:: Provided records ::

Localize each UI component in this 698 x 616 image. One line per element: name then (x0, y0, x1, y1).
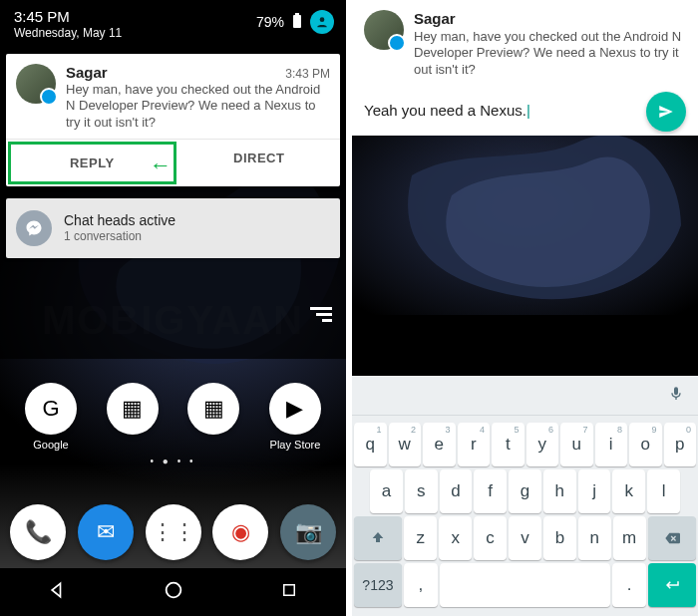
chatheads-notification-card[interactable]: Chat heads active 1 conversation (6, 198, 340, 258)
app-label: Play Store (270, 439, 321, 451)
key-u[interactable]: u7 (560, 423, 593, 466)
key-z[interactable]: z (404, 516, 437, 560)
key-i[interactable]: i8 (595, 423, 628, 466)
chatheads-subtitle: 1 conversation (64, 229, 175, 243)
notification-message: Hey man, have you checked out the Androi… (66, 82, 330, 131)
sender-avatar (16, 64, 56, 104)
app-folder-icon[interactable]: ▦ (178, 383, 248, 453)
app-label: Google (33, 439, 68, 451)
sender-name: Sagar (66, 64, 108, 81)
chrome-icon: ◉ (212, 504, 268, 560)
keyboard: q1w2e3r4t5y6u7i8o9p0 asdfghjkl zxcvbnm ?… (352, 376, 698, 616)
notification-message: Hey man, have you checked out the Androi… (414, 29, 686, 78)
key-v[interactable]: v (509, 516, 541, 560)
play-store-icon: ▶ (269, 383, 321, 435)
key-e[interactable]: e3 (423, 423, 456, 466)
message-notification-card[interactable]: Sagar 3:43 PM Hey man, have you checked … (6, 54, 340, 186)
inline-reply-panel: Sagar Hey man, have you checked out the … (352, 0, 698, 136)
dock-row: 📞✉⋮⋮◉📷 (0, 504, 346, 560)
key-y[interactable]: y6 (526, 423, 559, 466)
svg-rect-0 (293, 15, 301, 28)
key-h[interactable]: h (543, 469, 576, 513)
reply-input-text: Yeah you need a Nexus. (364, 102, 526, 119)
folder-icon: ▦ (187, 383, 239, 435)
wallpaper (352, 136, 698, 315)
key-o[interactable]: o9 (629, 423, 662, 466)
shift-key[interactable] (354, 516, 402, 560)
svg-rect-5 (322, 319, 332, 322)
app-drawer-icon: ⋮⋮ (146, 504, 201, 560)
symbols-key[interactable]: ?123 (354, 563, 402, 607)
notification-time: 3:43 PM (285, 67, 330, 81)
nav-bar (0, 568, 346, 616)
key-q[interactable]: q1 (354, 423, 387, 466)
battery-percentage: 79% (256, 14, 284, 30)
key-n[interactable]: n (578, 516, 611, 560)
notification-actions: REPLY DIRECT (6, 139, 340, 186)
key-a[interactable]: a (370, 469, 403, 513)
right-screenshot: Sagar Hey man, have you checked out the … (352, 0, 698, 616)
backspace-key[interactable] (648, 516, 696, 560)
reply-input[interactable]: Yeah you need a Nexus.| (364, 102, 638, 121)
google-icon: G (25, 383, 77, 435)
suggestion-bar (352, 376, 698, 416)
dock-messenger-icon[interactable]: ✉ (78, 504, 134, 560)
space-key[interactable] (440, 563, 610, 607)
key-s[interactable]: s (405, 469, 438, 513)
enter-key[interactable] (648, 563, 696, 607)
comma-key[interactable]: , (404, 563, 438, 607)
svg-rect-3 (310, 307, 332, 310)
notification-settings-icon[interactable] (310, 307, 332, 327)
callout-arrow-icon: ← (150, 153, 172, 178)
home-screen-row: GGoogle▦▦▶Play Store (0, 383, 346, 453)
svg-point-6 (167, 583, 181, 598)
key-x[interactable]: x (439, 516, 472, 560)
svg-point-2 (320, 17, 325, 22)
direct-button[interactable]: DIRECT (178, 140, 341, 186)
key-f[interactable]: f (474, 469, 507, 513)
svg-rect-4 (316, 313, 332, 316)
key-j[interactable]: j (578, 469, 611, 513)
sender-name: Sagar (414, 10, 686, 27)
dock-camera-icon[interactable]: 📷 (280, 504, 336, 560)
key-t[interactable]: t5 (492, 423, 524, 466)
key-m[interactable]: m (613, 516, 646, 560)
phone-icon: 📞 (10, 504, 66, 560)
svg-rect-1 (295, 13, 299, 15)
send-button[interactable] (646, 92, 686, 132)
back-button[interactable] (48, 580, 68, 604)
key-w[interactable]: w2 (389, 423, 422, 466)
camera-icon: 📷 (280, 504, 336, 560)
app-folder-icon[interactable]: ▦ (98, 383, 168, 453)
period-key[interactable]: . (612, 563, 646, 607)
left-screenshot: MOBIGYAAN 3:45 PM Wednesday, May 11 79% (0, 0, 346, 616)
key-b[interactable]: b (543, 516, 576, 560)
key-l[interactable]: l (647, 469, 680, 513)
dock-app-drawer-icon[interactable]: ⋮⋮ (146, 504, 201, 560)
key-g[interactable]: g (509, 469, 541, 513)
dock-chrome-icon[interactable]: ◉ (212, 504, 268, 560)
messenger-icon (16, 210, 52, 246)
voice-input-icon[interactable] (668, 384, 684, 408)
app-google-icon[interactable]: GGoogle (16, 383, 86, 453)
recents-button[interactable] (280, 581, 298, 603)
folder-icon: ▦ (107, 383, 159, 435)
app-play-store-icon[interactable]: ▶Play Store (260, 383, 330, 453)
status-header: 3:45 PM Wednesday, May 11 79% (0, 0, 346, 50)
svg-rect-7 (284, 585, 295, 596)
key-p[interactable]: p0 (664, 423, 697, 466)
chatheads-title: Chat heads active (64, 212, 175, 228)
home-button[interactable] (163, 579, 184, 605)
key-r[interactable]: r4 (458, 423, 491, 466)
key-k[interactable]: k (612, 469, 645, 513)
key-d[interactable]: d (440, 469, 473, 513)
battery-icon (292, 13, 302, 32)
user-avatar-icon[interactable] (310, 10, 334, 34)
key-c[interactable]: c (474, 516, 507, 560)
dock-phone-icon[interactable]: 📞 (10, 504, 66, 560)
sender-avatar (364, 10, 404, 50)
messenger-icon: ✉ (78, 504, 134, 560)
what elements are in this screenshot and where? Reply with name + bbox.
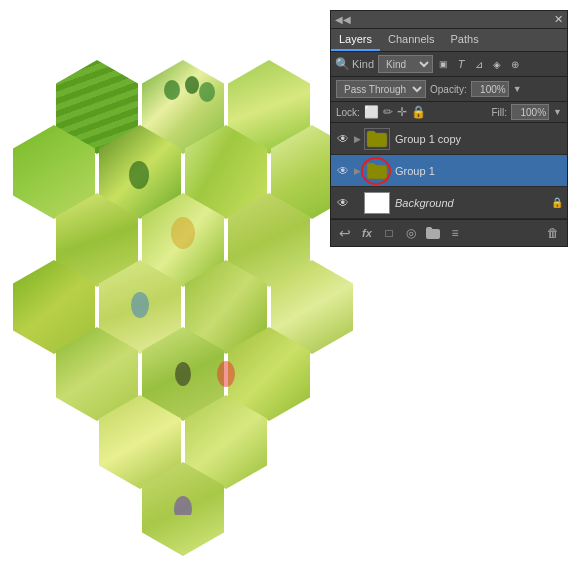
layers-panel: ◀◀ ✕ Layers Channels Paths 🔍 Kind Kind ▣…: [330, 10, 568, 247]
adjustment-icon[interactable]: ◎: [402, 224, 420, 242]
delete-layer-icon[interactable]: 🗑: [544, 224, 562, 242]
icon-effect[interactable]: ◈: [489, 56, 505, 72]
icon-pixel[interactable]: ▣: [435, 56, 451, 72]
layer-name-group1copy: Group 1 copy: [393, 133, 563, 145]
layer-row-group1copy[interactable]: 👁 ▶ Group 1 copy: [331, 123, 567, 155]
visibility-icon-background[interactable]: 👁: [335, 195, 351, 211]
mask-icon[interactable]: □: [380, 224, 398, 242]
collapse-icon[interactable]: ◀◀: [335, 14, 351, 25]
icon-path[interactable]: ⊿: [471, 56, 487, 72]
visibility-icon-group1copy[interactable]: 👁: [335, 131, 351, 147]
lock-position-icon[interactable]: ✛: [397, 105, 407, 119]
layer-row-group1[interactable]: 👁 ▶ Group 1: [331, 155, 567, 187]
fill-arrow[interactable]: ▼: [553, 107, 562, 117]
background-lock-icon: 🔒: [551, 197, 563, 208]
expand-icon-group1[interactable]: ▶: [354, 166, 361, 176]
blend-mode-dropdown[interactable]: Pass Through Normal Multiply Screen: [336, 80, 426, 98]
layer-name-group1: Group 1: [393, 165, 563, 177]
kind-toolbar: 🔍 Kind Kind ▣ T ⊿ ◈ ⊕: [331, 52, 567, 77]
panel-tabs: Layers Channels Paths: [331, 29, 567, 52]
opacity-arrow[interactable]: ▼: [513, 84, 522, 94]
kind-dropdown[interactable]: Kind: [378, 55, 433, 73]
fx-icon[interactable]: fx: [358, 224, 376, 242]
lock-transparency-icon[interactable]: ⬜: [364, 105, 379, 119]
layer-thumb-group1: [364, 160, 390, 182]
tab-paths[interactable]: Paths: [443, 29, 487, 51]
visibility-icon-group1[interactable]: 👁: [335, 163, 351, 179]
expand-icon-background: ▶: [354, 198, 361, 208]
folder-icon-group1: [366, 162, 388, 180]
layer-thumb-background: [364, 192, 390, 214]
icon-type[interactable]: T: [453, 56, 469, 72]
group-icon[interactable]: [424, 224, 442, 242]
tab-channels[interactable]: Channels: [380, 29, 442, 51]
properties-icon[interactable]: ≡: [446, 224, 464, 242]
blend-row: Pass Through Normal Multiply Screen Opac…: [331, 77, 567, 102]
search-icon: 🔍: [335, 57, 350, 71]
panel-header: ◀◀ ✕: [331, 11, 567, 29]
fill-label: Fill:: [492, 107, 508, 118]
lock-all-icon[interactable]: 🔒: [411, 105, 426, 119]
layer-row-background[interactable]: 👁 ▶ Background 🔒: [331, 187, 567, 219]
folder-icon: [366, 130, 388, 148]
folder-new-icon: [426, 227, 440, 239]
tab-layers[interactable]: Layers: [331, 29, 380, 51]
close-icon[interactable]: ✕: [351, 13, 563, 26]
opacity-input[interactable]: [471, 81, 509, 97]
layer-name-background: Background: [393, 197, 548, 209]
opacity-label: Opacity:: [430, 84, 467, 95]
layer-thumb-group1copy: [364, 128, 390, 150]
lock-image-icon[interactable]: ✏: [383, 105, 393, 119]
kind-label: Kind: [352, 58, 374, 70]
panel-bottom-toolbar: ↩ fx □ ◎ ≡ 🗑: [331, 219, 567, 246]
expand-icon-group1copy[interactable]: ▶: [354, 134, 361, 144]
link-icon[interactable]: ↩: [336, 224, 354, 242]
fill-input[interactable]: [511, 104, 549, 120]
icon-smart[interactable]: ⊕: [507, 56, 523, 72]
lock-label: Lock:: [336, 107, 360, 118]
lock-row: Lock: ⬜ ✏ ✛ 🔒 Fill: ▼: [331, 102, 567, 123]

:: What to produce ::
Every line containing the string "header" should be pulled from the listing and copied.

:: Problem solution ::
status-header: 3:45 PM Wednesday, May 11 79% (0, 0, 346, 50)
panel-header: ◀◀ ✕: [331, 11, 567, 29]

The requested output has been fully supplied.